An introdcution to Monte-Carlo simulation
This time I will not dive into the mathematical side of things (although I would really love to do it) and keep things simple.
Isn’t Monte-Carlo a city name?
Of course, it is, yes. They say that this method also named after Monte-Carlo, the gambling capital of Europe. You’ll soon see why. Monte-Carlo method is basically simulating the finite number of “real-world” events in order to calculate the probability of different possible outcomes.

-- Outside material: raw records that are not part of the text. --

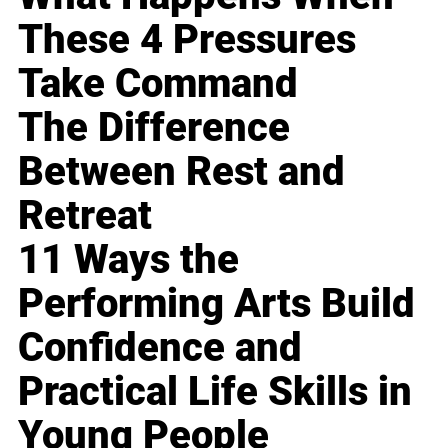
These 4 Pressures
Take Command
The Difference
Between Rest and
Retreat
11 Ways the
Performing Arts Build
Confidence and
Practical Life Skills in
Young People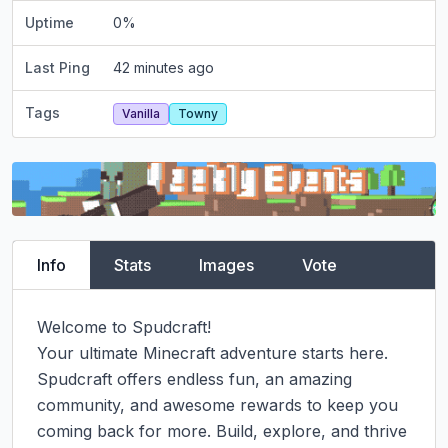
Uptime
0
%
Last Ping
42 minutes ago
Tags
Vanilla
Towny
Info
Stats
Images
Vote
Welcome to Spudcraft!

Your ultimate Minecraft adventure starts here. 
Spudcraft offers endless fun, an amazing 
community, and awesome rewards to keep you 
coming back for more. Build, explore, and thrive 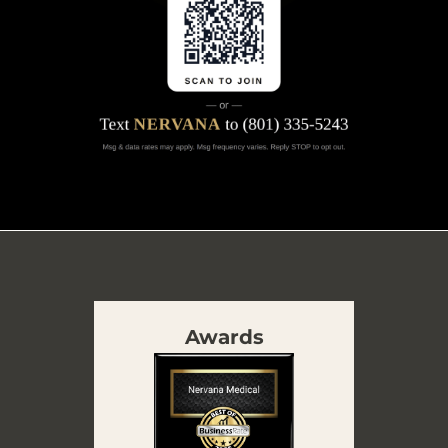
Awards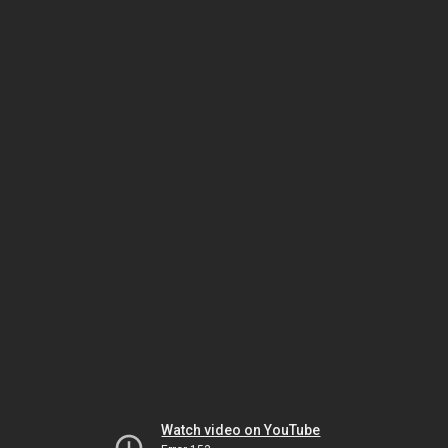
Watch video on YouTube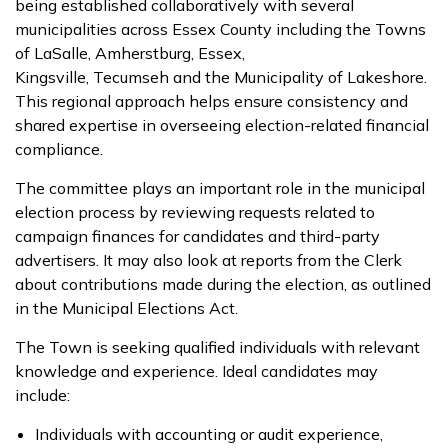
being established collaboratively with several
municipalities across Essex County including the Towns
of LaSalle, Amherstburg, Essex,
Kingsville, Tecumseh and the Municipality of Lakeshore.
This regional approach helps ensure consistency and
shared expertise in overseeing election-related financial
compliance.
The committee plays an important role in the municipal
election process by reviewing requests related to
campaign finances for candidates and third-party
advertisers. It may also look at reports from the Clerk
about contributions made during the election, as outlined
in the Municipal Elections Act.
The Town is seeking qualified individuals with relevant
knowledge and experience. Ideal candidates may
include:
Individuals with accounting or audit experience,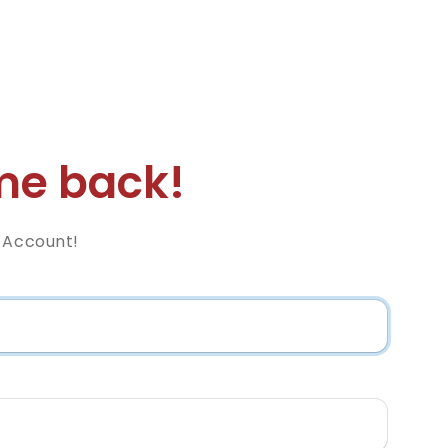
e back!
z Account!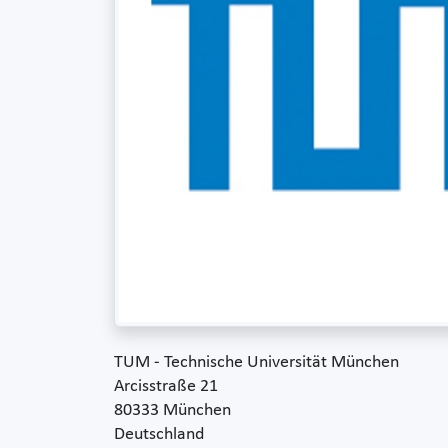
TUM - Technische Universität München
Arcisstraße 21
80333 München
Deutschland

Nowadays, this method is quite widely used. In production, it is used to model the operational behaviour; in physics, chemistry, and biology it is used to generate near real-world conditions which help to find out the outcomes before making this experiments; in game theory, it is used to model the gaming AI; in finance, it helps to forecast the outcome of the usage of different financial tools and etc. This model is used almost everywhere.
Brief history
The modern version of this method formed during Manhattan Project in order to model the distance that neutrons could cover in different materials. Before that, the idea of generating random samples in order to solve mathematical problems was already around. Comte de Buffon suggested to use this as a problem which was named after him, Buffon needle.
Implementation
One of the biggest advantages of this method is that it can take into account the randomness and complexity of the real world. Also, it is robust to change the parameters, e.g sample distribution. Law of large numbers is based on this method.
In order to understand it even better, let’s use one simplified real-world example. What is the probability that I will get tails when I flip the coin? You will answer that it is roughly 50% and you will be right. Yet, let’s assume that we do not have any prior knowledge about the probability theory. How can we solve this problem? Now, Monte-Carlo simulation will come handy. Let’s proceed to code part:
import random # we will use it to generate coin flips
from collections import Counter # this we will use to count the outcomes
random.seed(1) # in order to make our randomness reproducable
def coin_flip():
return random.choice([0,1]) # this function will return either 0 or 1. Let's assume 0 is tails.
result_list = list() # we will keep the results in this list
for _ in range(10**5): # we will flip the coin 100k times and save the results
result_list.append(coin_flip())
Counter(result_list)
And the result will be:
Counter({0: 50022, 1: 49978})
As you see, the numbers of getting heads or tails are roughly equal, 50% for each. Of course, this number is not the real probability. Yet, according to the law of large numbers, if we fil the coin n = ∞
times, these numbers will be equal.
Disadvantage
Except for aforementioned advantages of this model, Monte-Carlo has its drawbacks. The main problem is the generation of random populations. The example I used above is the simplest possible. However, in physics, finance, and biology, the population may have more than hundred or thousand features and generating them all is very complex and computationally heavy task.
However, taking into account the computational power of modern machines I can clearly state that, this method will become more and more popular in the near future.